Rencontre avec Christian Vander, toujours farouchement attaché à sa liberté de création, avant un prestigieux concert avec l'Orchestre Philharmonique de Monte-Carlo, à l'Opéra de Monte-Carlo le 27 novembre prochain et une tournée.

- Certains prétendent que votre musique s'adresse aux initiés. Qu'en pensez-vous ?
Je ne veux pas dire du mal de la variété mais certaines oreilles ne sont peut-être pas prêtes à écouter autre chose. C'est parfois une question de moment. Il y a des gens qui m'ont dit qu'ils avaient eu du mal avec notre musique et qu'un jour, ils ont pu entrer. C'est souvent le cas lorsque le public nous découvre en concert.

- Avec ce nouvel album, votre musique semble plus "accessible" ?
Nous avons toujours été ouverts ! On peut apprécier les oeuvres de Ravel ou de Debussy en étant totalement novice en matière de musique classique. Ce sont les gens qui s'enferment parce qu'il leur manque la clef.

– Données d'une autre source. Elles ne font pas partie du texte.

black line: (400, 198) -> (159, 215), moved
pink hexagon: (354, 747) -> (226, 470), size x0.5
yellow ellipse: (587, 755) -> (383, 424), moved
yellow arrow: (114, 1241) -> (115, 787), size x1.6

Il  suffit de chercher un peu pour la trouver.

- Stella Vander tient un rôle essentiel à vos côtés ?
Elle fait un magnifique boulot, en amont, avec les choeurs. Elle me libère et me permet de ne penser qu'à la musique. C'est une chance inouïe. Les choeurs sont importants, parce que le chant est important. Sur cet album, nous avons notamment découvert que Thierry Eliez qui assure les claviers est également un très bon chanteur. 

- "Kartëhl" est aussi un retour au groupe ?
C'est vrai. Avec Stella, nous avons décidé de faire un album de groupe. Ce que nous n'avions pas fait depuis "Üdü Wüdü" en 1977. Pour ce nouvel album, chacun a apporté sa contribution.

- Vous avez inventé un langage, le kobaïen. Une manière de ne pas parasiter la musique ?
Je n'ai jamais cherché à inventer un langage. Ce sont juste des sons qui viennent comme ça. Chaque morceau amène son lot d'expressions. C'est vrai que nous n'imposons pas une histoire aux gens. Nous laissons à chacun le soin de faire travailler son imaginaire et de créer la sienne.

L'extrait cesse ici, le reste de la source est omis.